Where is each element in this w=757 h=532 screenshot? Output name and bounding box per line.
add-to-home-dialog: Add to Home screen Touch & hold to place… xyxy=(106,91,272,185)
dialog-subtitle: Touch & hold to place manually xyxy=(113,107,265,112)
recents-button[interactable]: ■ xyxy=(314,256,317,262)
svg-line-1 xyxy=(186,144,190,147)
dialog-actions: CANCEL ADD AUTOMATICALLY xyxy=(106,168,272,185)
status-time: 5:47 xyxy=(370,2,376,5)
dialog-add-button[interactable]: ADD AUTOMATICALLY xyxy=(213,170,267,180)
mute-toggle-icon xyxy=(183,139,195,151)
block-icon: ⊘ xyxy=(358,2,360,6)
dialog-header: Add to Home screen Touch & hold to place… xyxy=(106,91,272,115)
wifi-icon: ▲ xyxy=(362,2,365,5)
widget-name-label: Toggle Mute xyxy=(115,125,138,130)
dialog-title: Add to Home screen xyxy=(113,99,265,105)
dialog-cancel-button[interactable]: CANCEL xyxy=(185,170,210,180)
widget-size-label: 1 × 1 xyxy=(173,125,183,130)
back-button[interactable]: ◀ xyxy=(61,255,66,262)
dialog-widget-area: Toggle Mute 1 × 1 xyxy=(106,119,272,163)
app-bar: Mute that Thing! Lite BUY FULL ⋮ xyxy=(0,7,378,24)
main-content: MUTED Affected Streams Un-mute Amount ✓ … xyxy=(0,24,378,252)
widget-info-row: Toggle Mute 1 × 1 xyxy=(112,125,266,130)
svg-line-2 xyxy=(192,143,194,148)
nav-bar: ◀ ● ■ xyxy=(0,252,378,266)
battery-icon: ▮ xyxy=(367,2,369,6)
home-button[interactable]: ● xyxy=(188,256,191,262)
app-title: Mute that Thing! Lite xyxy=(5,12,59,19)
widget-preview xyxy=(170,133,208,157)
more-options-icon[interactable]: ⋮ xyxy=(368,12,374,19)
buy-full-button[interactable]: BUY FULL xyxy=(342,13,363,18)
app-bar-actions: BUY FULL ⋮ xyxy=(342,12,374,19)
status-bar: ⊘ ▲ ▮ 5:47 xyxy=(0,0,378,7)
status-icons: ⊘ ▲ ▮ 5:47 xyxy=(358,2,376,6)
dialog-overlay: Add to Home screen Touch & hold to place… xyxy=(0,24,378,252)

§ Task statement:
Your reply must consist of the entire listing, repeated word for word.

§ Finished exercise:
Where is each element in this w=757 h=532 screenshot? Output name and bounding box per line.
add-to-home-dialog: Add to Home screen Touch & hold to place… xyxy=(106,91,272,185)
dialog-subtitle: Touch & hold to place manually xyxy=(113,107,265,112)
recents-button[interactable]: ■ xyxy=(314,256,317,262)
svg-line-1 xyxy=(186,144,190,147)
dialog-actions: CANCEL ADD AUTOMATICALLY xyxy=(106,168,272,185)
status-time: 5:47 xyxy=(370,2,376,5)
dialog-add-button[interactable]: ADD AUTOMATICALLY xyxy=(213,170,267,180)
mute-toggle-icon xyxy=(183,139,195,151)
block-icon: ⊘ xyxy=(358,2,360,6)
dialog-header: Add to Home screen Touch & hold to place… xyxy=(106,91,272,115)
wifi-icon: ▲ xyxy=(362,2,365,5)
widget-name-label: Toggle Mute xyxy=(115,125,138,130)
dialog-title: Add to Home screen xyxy=(113,99,265,105)
dialog-cancel-button[interactable]: CANCEL xyxy=(185,170,210,180)
widget-size-label: 1 × 1 xyxy=(173,125,183,130)
back-button[interactable]: ◀ xyxy=(61,255,66,262)
dialog-widget-area: Toggle Mute 1 × 1 xyxy=(106,119,272,163)
app-bar: Mute that Thing! Lite BUY FULL ⋮ xyxy=(0,7,378,24)
main-content: MUTED Affected Streams Un-mute Amount ✓ … xyxy=(0,24,378,252)
widget-info-row: Toggle Mute 1 × 1 xyxy=(112,125,266,130)
svg-line-2 xyxy=(192,143,194,148)
nav-bar: ◀ ● ■ xyxy=(0,252,378,266)
battery-icon: ▮ xyxy=(367,2,369,6)
home-button[interactable]: ● xyxy=(188,256,191,262)
app-title: Mute that Thing! Lite xyxy=(5,12,59,19)
widget-preview xyxy=(170,133,208,157)
more-options-icon[interactable]: ⋮ xyxy=(368,12,374,19)
buy-full-button[interactable]: BUY FULL xyxy=(342,13,363,18)
app-bar-actions: BUY FULL ⋮ xyxy=(342,12,374,19)
status-bar: ⊘ ▲ ▮ 5:47 xyxy=(0,0,378,7)
status-icons: ⊘ ▲ ▮ 5:47 xyxy=(358,2,376,6)
dialog-overlay: Add to Home screen Touch & hold to place… xyxy=(0,24,378,252)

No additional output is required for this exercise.